Ein Salbungsritual. Schale mit Mandelöl, Johanneskraut, Rosmarin,- Salbei und Thymian. Ein betörend riechendes Gemisch entsteht.

Salbungsritual in einem besonderen Sommer

Kräuterweihe in der «offenen kirche bern»

Ein Tag nach Maria Himmelfahrt trafen sich in der «offenen kirche bern» Frauen zum «Frauenritual zur Kräuterweihe». Ein berührendes Salbungsritual, bei dem es den Frauen um weit mehr geht als um das Zusammenbinden von Sträussen.

von Vera Rüttimann

In der «offenen kirche bern» riecht es an diesem Abend betörend. Woher kommt der Duft?

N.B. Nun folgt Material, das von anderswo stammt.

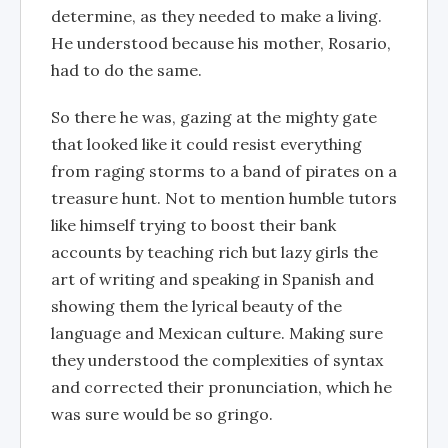
determine, as they needed to make a living.
He understood because his mother, Rosario,
had to do the same.
So there he was, gazing at the mighty gate
that looked like it could resist everything
from raging storms to a band of pirates on a
treasure hunt. Not to mention humble tutors
like himself trying to boost their bank
accounts by teaching rich but lazy girls the
art of writing and speaking in Spanish and
showing them the lyrical beauty of the
language and Mexican culture. Making sure
they understood the complexities of syntax
and corrected their pronunciation, which he
was sure would be so gringo.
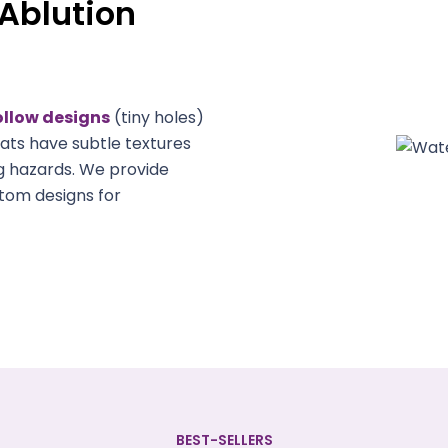
Ablution
ollow designs
(tiny holes)
ats have subtle textures
g hazards. We provide
tom designs for
BEST-SELLERS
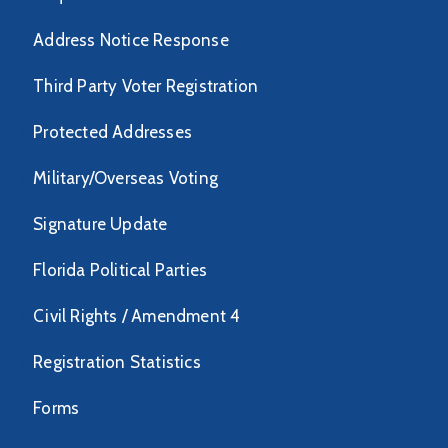
Address Notice Response
Third Party Voter Registration
Protected Addresses
Military/Overseas Voting
Signature Update
Florida Political Parties
Civil Rights / Amendment 4
Registration Statistics
Forms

Auf den Kirchbänken breiten Frauen unterschiedlichste Pflanzen aus. Viele haben sie aus ihren eigenen Gärten mitgebracht. Unter dem Grünzeug sind Heilpflanzen wie Eisenkraut, Johanniskraut und Minze. Auf einer anderen Bank liegen Salbei, Rosmarin und Wermut.

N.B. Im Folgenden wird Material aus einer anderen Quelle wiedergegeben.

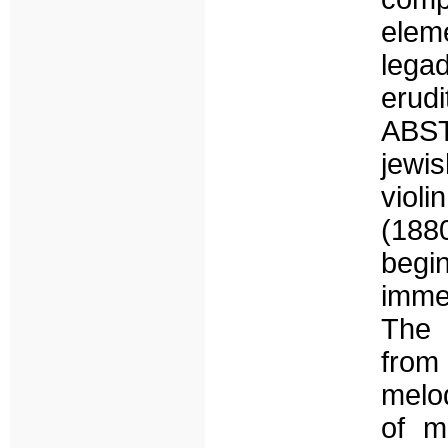
elem
lega
erud
ABST
jewis
violi
(188
begin
immer
The 
from
melod
of m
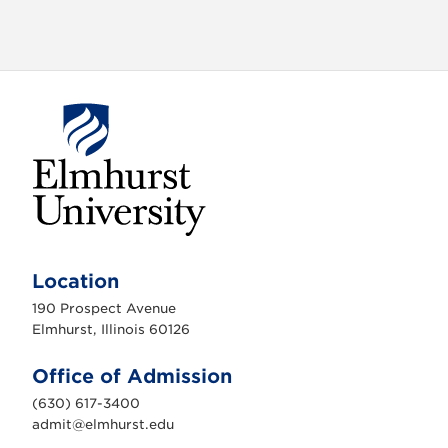
o
n
E
l
m
Location
h
u
190 Prospect Avenue
r
s
Elmhurst, Illinois 60126
t
U
n
Office of Admission
i
v
(630) 617-3400
e
r
admit@elmhurst.edu
s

Im goldenen Abendlicht werden die vielen einzelnen Kräuter mit flinken Fingern zu dicken Wurzbüscheln zusammengebunden. Es entstehen kleine Kunstwerke. Während dieser Szenerie spielt eine Frau auf ihrer Querflöte immer wieder das «Thymian»-Lied.


Isabelle Schreier vom Team der «offenen kirche bern» erzählt den ein Dutzend anwesenden Frauen über den Hintergrund dieser Salbungsfeier. Im Frauendreissiger, in der Zeit zwischen Maria Himmelfahrt und Maria Geburt, seien die Heilkräfte der Pflanzen besonders intensiv. «Schon seit langer Zeit sammeln Frauen während im Spätsommer Heilkräuter. Sie machen daraus Tee, Tinkturen oder Suppen», weiss Isabelle Schreier. Und natürlich wache über den Kräutern Maria, die Patronin der heilenden Schutzpflanzen.

Pflanzen-Meditation

Susanne Grädel lässt in ihrer Meditation die Pflanzen in den Köpfen der Anwesenden lebendig werden. Jede Heilpflanze hat eine bestimmte Bedeutung. Die Kommunikationsverantwortliche der «offenen kirche bern» fragt: «Welche Pflanze spricht zu dir? Ist es der Rosmarin, der anregt und vitalisiert? Was macht dich so richtig lebendig?» Sie fragt weiter: «Ist es der Duft des Lavendels, der beruhigt und beschützt. Von wem wirst du beschützt und wo kannst du Kraft tanken?» Oder, fragt sie weiter, «ist es die erfrischende Minze, die dich fragt: Wie kannst du mich reinigen, so dass ich alles loslassen kann, was mich belastet?»

Salbungsritual

Das Frauenritual ist ein Salbungsritual. Die Frauen stellen nun mit Teilen von ihren zusammen gebundenen Sträussen eine Ölmischung her. In eine Schale mit Mandelöl, gemischt mit Johanneskraut, legen sie Rosmarin,- Salbei oder Thymian-Blätter hinein. Ein betörend riechendes Gemisch entsteht.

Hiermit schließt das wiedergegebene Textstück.